[Source data]
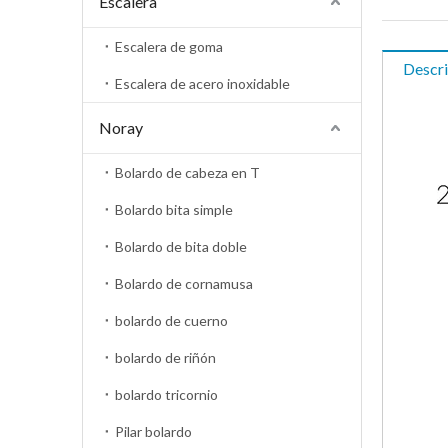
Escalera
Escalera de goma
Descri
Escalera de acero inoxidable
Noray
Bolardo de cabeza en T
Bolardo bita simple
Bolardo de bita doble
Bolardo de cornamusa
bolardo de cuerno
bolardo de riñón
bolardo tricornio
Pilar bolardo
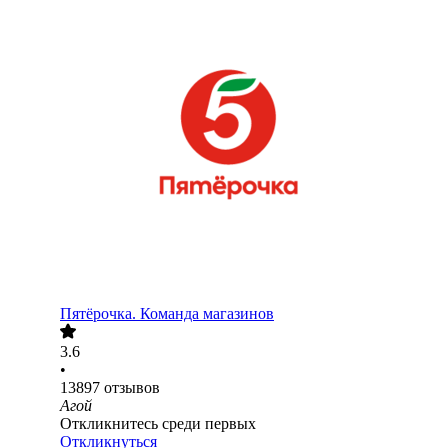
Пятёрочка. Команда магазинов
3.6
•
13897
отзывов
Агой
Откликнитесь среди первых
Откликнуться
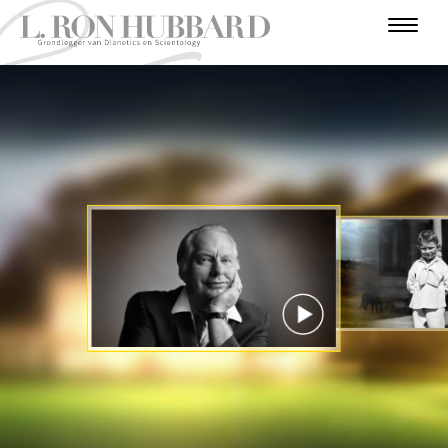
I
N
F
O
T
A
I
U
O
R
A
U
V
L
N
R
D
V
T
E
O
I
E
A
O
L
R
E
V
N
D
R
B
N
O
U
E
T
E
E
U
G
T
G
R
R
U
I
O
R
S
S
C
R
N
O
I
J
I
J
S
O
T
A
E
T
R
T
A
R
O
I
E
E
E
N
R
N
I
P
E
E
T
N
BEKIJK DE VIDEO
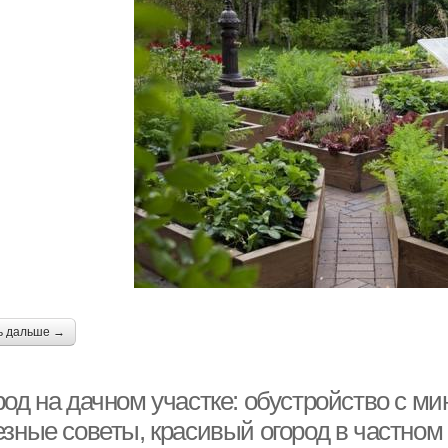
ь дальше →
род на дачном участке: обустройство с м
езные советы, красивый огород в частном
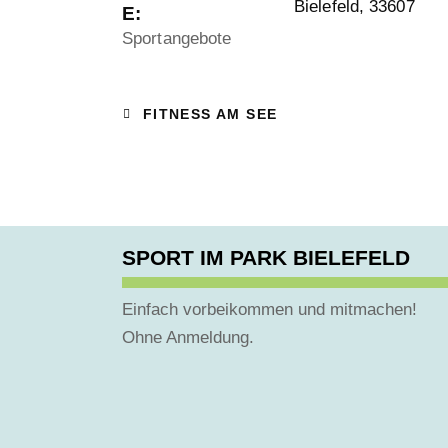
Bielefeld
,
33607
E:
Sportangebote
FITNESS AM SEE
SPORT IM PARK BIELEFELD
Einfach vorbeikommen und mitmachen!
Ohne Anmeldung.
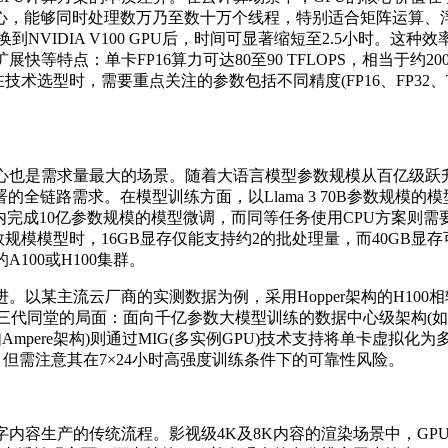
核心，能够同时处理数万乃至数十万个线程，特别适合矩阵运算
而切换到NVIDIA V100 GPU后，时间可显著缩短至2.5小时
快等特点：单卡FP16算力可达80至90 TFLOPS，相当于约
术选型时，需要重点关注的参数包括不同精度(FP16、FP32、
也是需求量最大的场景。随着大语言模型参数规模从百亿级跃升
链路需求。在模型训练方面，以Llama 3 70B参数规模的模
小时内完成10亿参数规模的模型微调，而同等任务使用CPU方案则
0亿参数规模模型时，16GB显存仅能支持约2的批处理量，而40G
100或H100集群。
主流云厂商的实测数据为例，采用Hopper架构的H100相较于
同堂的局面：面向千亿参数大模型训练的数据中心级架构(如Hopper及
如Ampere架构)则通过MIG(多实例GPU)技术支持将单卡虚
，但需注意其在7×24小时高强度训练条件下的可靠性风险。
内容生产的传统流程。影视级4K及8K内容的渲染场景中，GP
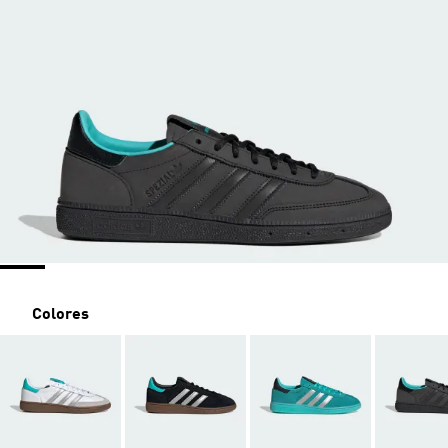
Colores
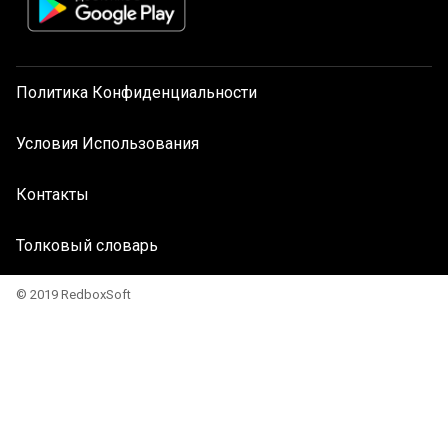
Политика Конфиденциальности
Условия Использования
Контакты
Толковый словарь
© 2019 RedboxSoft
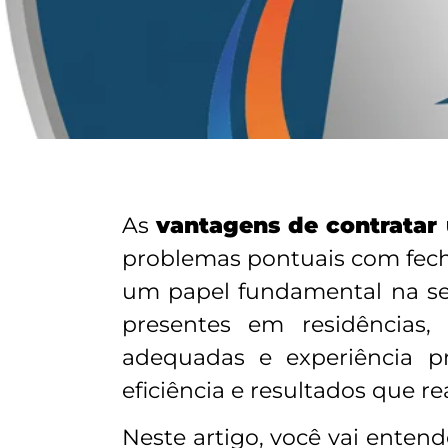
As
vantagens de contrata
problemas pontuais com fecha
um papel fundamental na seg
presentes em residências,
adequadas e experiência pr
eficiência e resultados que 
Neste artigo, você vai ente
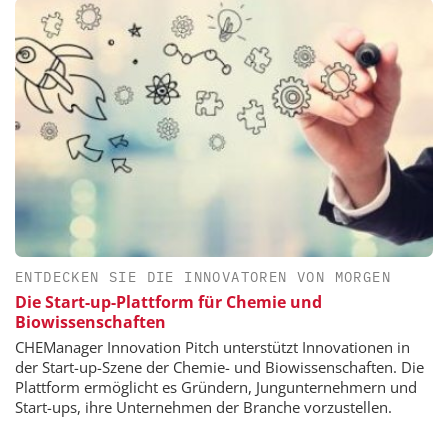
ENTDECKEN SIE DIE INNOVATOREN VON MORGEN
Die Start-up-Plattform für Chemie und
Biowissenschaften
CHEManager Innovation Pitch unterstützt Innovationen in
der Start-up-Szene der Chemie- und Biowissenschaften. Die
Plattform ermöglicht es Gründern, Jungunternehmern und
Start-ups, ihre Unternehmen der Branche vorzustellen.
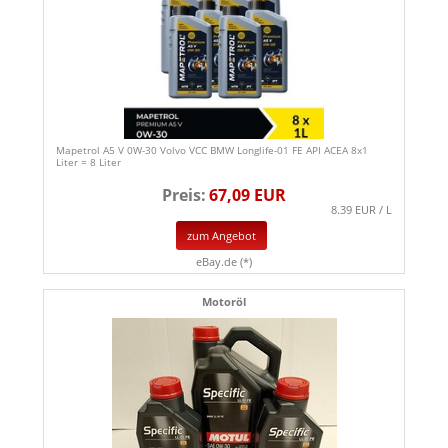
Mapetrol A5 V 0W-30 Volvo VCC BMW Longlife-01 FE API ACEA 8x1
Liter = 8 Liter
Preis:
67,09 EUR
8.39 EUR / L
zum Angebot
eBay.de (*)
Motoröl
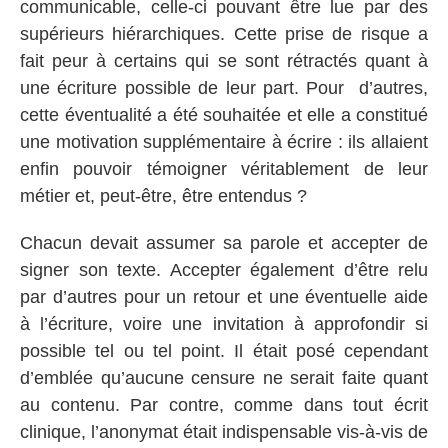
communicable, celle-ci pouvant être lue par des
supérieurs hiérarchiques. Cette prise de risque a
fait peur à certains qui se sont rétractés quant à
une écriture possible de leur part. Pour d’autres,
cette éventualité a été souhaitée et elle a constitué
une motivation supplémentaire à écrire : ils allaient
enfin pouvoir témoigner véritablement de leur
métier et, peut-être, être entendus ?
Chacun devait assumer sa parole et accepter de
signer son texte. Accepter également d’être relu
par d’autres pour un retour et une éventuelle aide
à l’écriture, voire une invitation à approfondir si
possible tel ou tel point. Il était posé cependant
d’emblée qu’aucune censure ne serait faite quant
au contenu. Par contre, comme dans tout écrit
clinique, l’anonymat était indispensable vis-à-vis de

--- Task statement ---
Look above for the line with "bolardo de riñón" and the line with "fait peur à", then restate exactly those two lines and all lines between them, with no pictures.

--- Problem solution ---
bolardo de riñón
bolardo tricornio
Pilar bolardo
Пятёрочка. Команда магазинов
3.6
•
13897
отзывов
Агой
Откликнитесь среди первых
Откликнуться
I
N
F
O
T
A
I
U
O
R
A
U
V
L
N
R
D
V
T
E
O
I
E
A
O
L
R
E
V
N
D
R
B
N
O
U
E
T
E
E
U
G
T
G
R
R
U
I
O
R
S
S
C
R
N
O
I
J
I
J
S
O
T
A
E
T
R
T
A
R
O
I
E
E
E
N
R
N
I
P
E
E
T
N
BEKIJK DE VIDEO
ь дальше →
род на дачном участке: обустройство с м
езные советы, красивый огород в частном
Bielefeld
,
33607
E:
Sportangebote
FITNESS AM SEE
SPORT IM PARK BIELEFELD
Einfach vorbeikommen und mitmachen!
Ohne Anmeldung.
核心，能够同时处理数万乃至数十万个线程，特别适合矩阵运算
而切换到NVIDIA V100 GPU后，时间可显著缩短至2.5小时
快等特点：单卡FP16算力可达80至90 TFLOPS，相当于约
术选型时，需要重点关注的参数包括不同精度(FP16、FP32、
也是需求量最大的场景。随着大语言模型参数规模从百亿级跃升
链路需求。在模型训练方面，以Llama 3 70B参数规模的模
小时内完成10亿参数规模的模型微调，而同等任务使用CPU方案则
0亿参数规模模型时，16GB显存仅能支持约2的批处理量，而40G
100或H100集群。
主流云厂商的实测数据为例，采用Hopper架构的H100相较于
同堂的局面：面向千亿参数大模型训练的数据中心级架构(如Hopper及
如Ampere架构)则通过MIG(多实例GPU)技术支持将单卡虚
，但需注意其在7×24小时高强度训练条件下的可靠性风险。
内容生产的传统流程。影视级4K及8K内容的渲染场景中，GP
Colores
Политика Конфиденциальности
Условия Использования
Контакты
Толковый словарь
© 2019 RedboxSoft
As
vantagens de contrata
problemas pontuais com fecha
um papel fundamental na seg
presentes em residências,
adequadas e experiência pr
eficiência e resultados que 
Neste artigo, você vai ente
ENTDECKEN SIE DIE INNOVATOREN VON MORGEN
Die Start-up-Plattform für Chemie und
Biowissenschaften
CHEManager Innovation Pitch unterstützt Innovationen in
der Start-up-Szene der Chemie- und Biowissenschaften. Die
Plattform ermöglicht es Gründern, Jungunternehmern und
Start-ups, ihre Unternehmen der Branche vorzustellen.
Mapetrol A5 V 0W-30 Volvo VCC BMW Longlife-01 FE API ACEA 8x1
Liter = 8 Liter
Preis:
67,09 EUR
8.39 EUR / L
zum Angebot
eBay.de (*)
Motoröl
communicable, celle-ci pouvant être lue par des
supérieurs hiérarchiques. Cette prise de risque a
fait peur à certains qui se sont rétractés quant à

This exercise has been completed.